Nesse contexto, o faturamento das empresas é o ponto que deve ser observado com mais atenção, pois nos termos da Lei 123/2006 é o critério válido utilizado como parâmetro para definir se uma empresa pode se valer dos benefícios diferenciados, sejam esses de cunho tributário, sejam nas vantagens permitidas nos processos licitatórios.

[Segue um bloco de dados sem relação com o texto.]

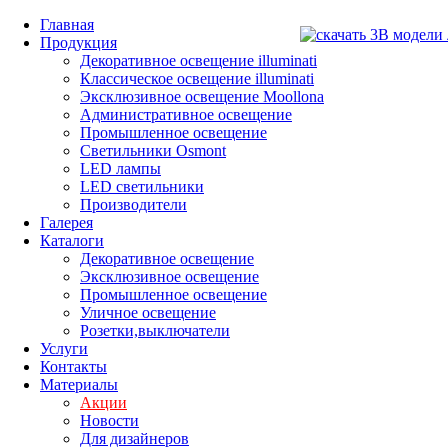
Главная
Продукция
Декоративное освещение illuminati
Классическое освещение illuminati
Эксклюзивное освещение Moollona
Административное освещение
Промышленное освещение
Светильники Osmont
LED лампы
LED светильники
Производители
Галерея
Каталоги
Декоративное освещение
Эксклюзивное освещение
Промышленное освещение
Уличное освещение
Розетки,выключатели
Услуги
Контакты
Материалы
Акции
Новости
Для дизайнеров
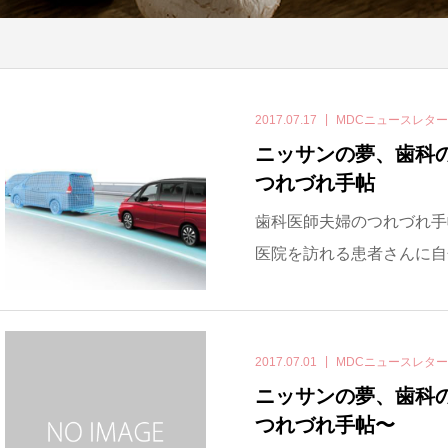
2017.07.17
MDCニュースレタ
ニッサンの夢、歯科
つれづれ手帖
歯科医師夫婦のつれづれ手
医院を訪れる患者さんに自
2017.07.01
MDCニュースレタ
ニッサンの夢、歯科
つれづれ手帖〜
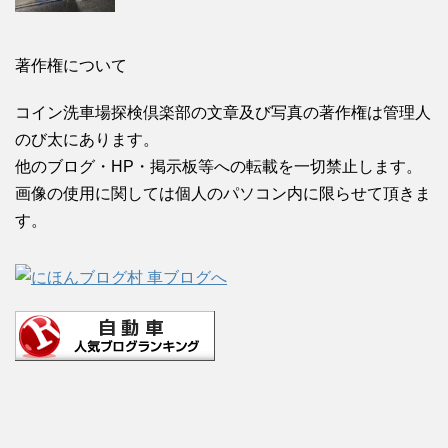
著作権について
コイン洗車場探検倶楽部の文章及び写真の著作権は管理人
のび太にあります。
他のブログ・HP・掲示板等への転載を一切禁止します。
画像の使用に関しては個人のパソコン内に限らせて頂きま
す。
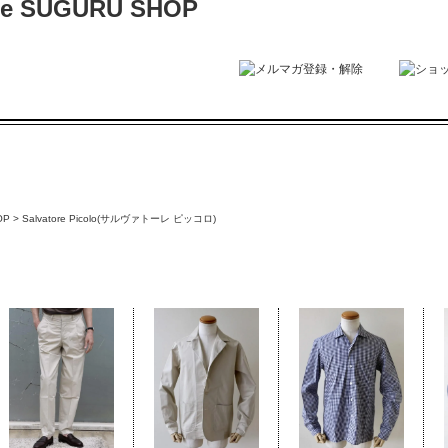
OP
>
Salvatore Picolo(サルヴァトーレ ピッコロ)
Salvatore Picolo(サルヴァトーレ ピッコロ)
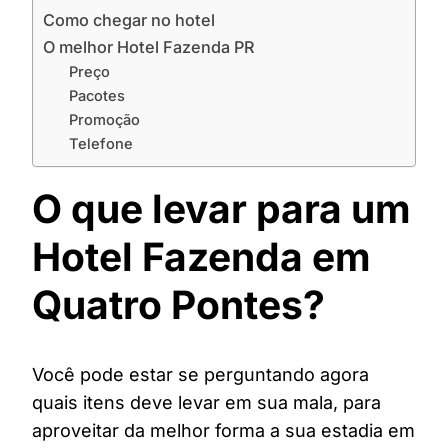
Como chegar no hotel
O melhor Hotel Fazenda PR
Preço
Pacotes
Promoção
Telefone
O que levar para um
Hotel Fazenda em
Quatro Pontes?
Você pode estar se perguntando agora
quais itens deve levar em sua mala, para
aproveitar da melhor forma a sua estadia em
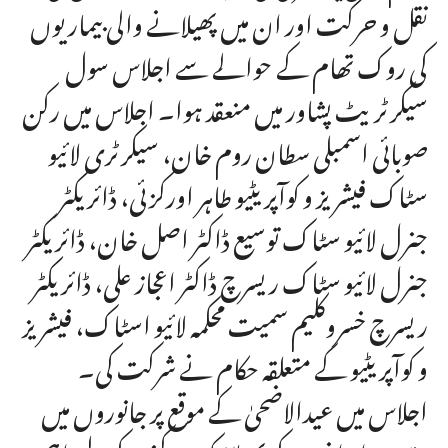
نقل و حرکت اور ان میں پھیلانے والی بیماریوں
کی روک تھام کے حوالے سے اجلاس سول
سیکرٹریٹ پشاور میں منعقد ہوا۔ اجلاس میں رکن
صوبائی اسمبلی سطان روم خان، سیکرٹری لائیو
سٹاک فیشریز و کوآپریٹیو طاہر اورکزئی، ڈائریکٹر
جنرل لائیو سٹاک توسیع ڈاکٹر اصل خان، ڈائریکٹر
جنرل لائیو سٹاک ریسرچ ڈاکٹر اعجاز علی، ڈائریکٹر
ریسرچ خسروکلیم سمیت محکمہ لائیو اسٹاک، فیشریز
و کوآپریٹیو کے متعلقہ حکام نے شرکت کی۔
اجلاس میں عیدالاضحیٰ کے موقع پر جانوروں میں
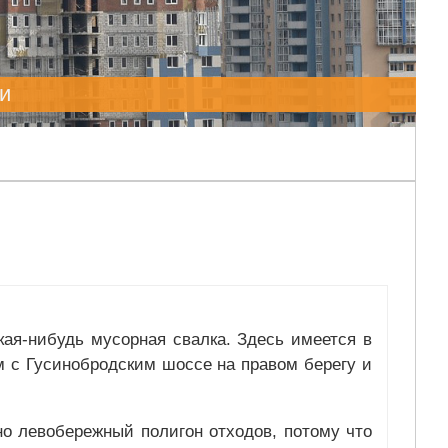
и
акая-нибудь мусорная свалка. Здесь имеется в
 с Гусинобродским шоссе на правом берегу и
но левобережный полигон отходов, потому что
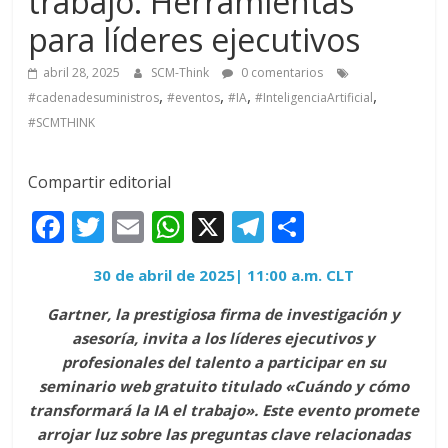
trabajo: Herramientas
para líderes ejecutivos
abril 28, 2025
SCM-Think
0 comentarios
,
,
,
,
#cadenadesuministros
#eventos
#IA
#InteligenciaArtificial
#SCMTHINK
Compartir editorial
F
T
E
W
X
T
C
ac
w
m
h
el
o
30 de abril de 2025| 11:00 a.m. CLT
e
itt
ai
at
e
m
b
er
l
s
gr
p
Gartner, la prestigiosa firma de investigación y
asesoría, invita a los líderes ejecutivos y
o
A
a
ar
profesionales del talento a participar en su
o
p
m
ti
seminario web gratuito titulado «Cuándo y cómo
k
p
r
transformará la IA el trabajo». Este evento promete
arrojar luz sobre las preguntas clave relacionadas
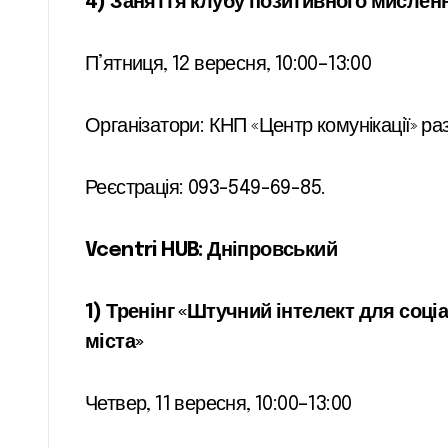
4) Заняття клубу позитивного мислен
П’ятниця, 12 вересня, 10:00–13:00
Організатори: КНП «Центр комунікації» р
Реєстрація: 093-549-69-85.
Vcentri HUB: Дніпровський
1) Тренінг «Штучний інтелект для соціа
міста»
Четвер, 11 вересня, 10:00–13:00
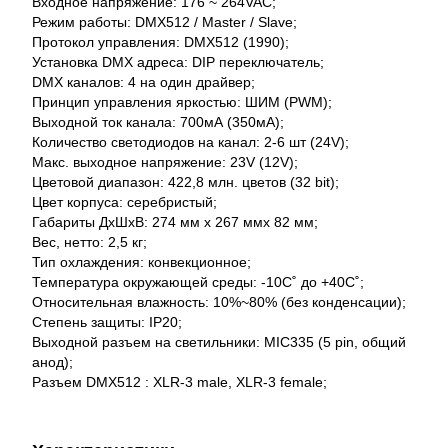
Входное напряжение: 176 ~ 264VAC;
Режим работы: DMX512 / Master / Slave;
Протокол управления: DMX512 (1990);
Установка DMX адреса: DIP переключатель;
DMX каналов: 4 на один драйвер;
Принцип управления яркостью: ШИМ (PWM);
Выходной ток канала: 700мА (350мА);
Количество светодиодов на канал: 2-6 шт (24V);
Макс. выходное напряжение: 23V (12V);
Цветовой диапазон: 422,8 млн. цветов (32 bit);
Цвет корпуса: серебристый;
Габариты ДхШхВ: 274 мм х 267 ммх 82 мм;
Вес, нетто: 2,5 кг;
Тип охлаждения: конвекционное;
Температура окружающей среды: -10С˚ до +40С˚;
Относительная влажность: 10%~80% (без конденсации);
Степень защиты: IP20;
Выходной разъем на светильники: MIC335 (5 pin, общий
анод);
Разъем DMX512 : XLR-3 male, XLR-3 female;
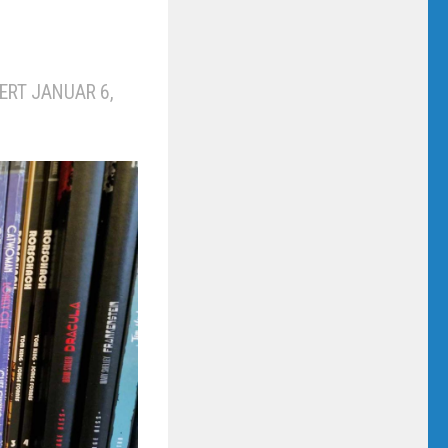
IERT
JANUAR 6,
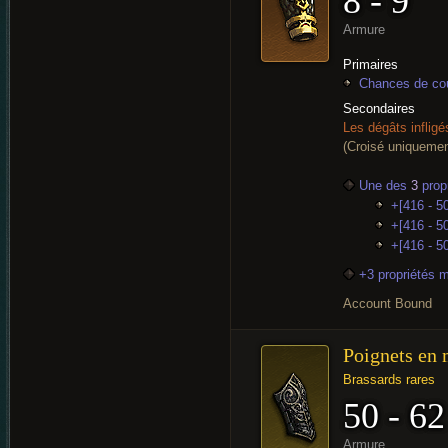
8 - 9
Armure
Primaires
Chances de cou
Secondaires
Les dégâts inflig
(Croisé uniquemen
Une des
3
propr
+[416 - 50
+[416 - 50
+[416 - 5
+3 propriétés 
Account Bound
Poignets en 
Brassards rares
50 - 62
Armure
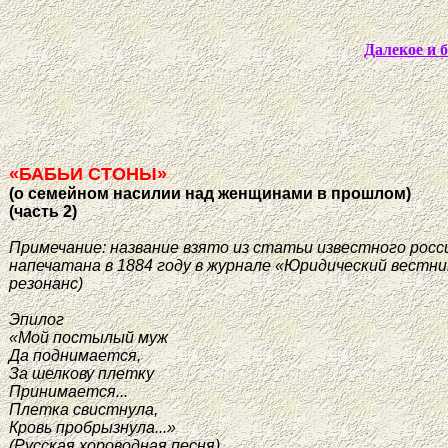
Далекое и 
«БАБЬИ СТОНЫ»
(о семейном насилии над женщинами в прошлом)
(часть 2)
Примечание: название взято из статьи известного рос
напечатана в 1884 году в журнале «Юридический вестн
резонанс)
Эпилог
«Мой постылый муж
Да поднимается,
За шелкову плетку
Принимается...
Плетка свистнула,
Кровь пробрызнула...»
(Русская хороводная песня)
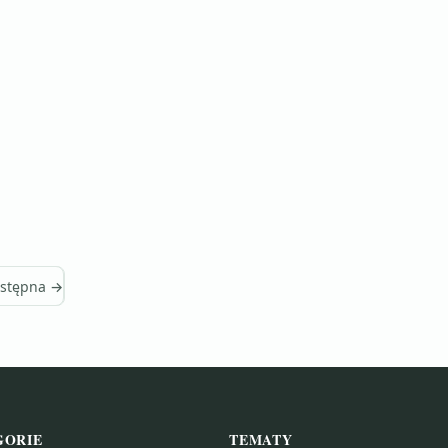
stępna →
GORIE
TEMATY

Art. 3º Para os efeitos desta Lei Complementar, consideram-se microempresas ou empresas de pequeno porte, a sociedade empresária, a sociedade simples, a empresa individual de responsabilidade limitada e o empresário a que se refere o art. 966 da Lei n 10406, de 10 de janeiro de 2002 (Código Civil), devidamente registrados no Registro de Empresas Mercantis ou no Registro Civil de Pessoas Jurídicas, conforme o caso, desde que:

1. No caso de microempresa, aufira, em cada ano-calendário, receita bruta igual ou inferior a R$ 360.000,00 (trezentos e sessenta mil reais) e

2. No caso de empresa de pequeno porte, aufira, em cada ano calendário, receita bruta superior a R$ 360.000,00 (trezentos e sessenta mil reais) e igual ou inferior a R$ 4.800.000,00 (quatro milhões e oitocentos mil reais). (Redação dada pela Lei Complementar 155, de 2016)

Sendo assim, o objetivo desse artigo é estudar todos os aspectos que envolvem o limite de faturamento por parte das microempresas e empresas de pequeno porte, tanto os aspectos de valores máximos permitidos, como possíveis adicionais previstos e sua interpretação, a composição da receita bruta e possíveis dúvidas quanto a contratações que possam ser realizadas em virtude dos valores dos processos.